EXERCISE GOAL - Filter this material down to the lines that hold "Verreist", copying each one.

INPUT MATERIAL -
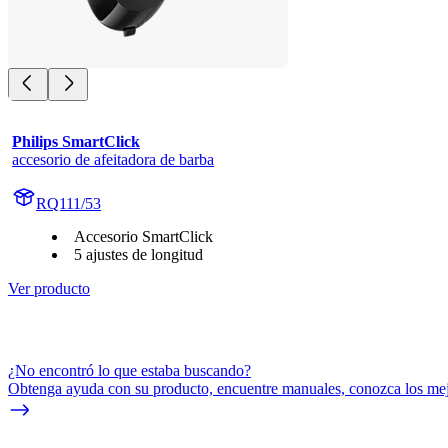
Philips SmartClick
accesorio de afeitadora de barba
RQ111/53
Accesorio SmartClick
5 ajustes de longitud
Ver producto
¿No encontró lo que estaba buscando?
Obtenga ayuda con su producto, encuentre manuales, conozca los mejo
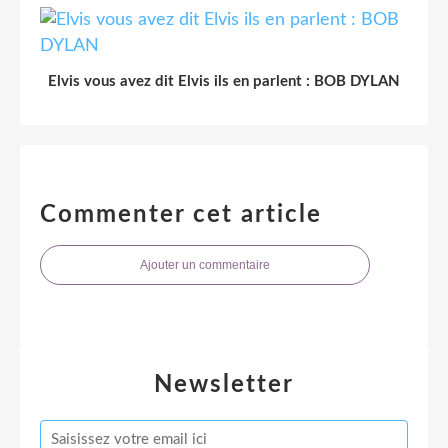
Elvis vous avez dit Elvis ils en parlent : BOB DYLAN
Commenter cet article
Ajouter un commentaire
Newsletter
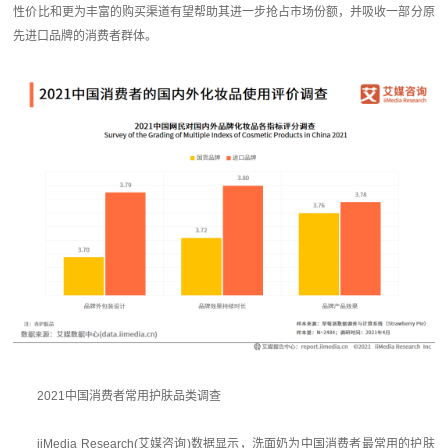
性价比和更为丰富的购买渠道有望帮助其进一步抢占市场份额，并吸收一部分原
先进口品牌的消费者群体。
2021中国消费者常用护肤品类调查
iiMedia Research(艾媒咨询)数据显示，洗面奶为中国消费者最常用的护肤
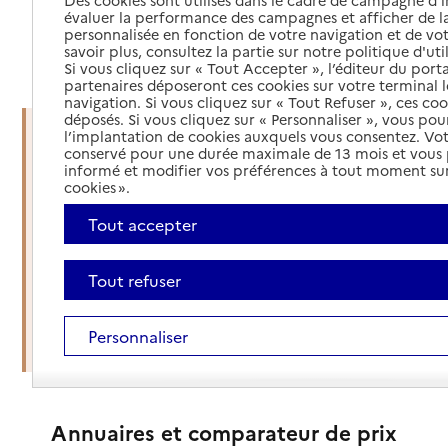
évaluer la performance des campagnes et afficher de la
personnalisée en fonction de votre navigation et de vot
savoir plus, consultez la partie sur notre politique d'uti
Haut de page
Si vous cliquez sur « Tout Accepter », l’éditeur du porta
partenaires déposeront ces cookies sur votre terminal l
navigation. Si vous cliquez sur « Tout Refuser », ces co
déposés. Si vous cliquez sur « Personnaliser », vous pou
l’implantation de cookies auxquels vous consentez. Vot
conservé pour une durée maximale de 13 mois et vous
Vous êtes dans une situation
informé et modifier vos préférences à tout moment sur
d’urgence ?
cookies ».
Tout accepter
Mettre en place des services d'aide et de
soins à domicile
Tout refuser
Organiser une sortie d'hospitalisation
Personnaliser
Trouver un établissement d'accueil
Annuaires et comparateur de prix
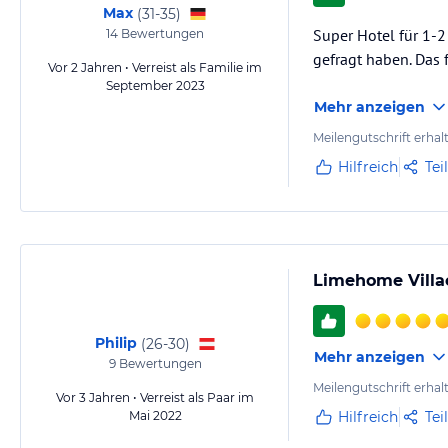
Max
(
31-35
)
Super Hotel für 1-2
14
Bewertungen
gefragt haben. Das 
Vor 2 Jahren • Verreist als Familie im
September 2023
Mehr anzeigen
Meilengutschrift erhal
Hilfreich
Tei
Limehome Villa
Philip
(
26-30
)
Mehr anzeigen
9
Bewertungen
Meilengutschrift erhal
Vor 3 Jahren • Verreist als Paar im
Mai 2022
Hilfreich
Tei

SOLUTION -
Vor 2 Jahren • Verreist als Familie im
Vor 3 Jahren • Verreist als Paar im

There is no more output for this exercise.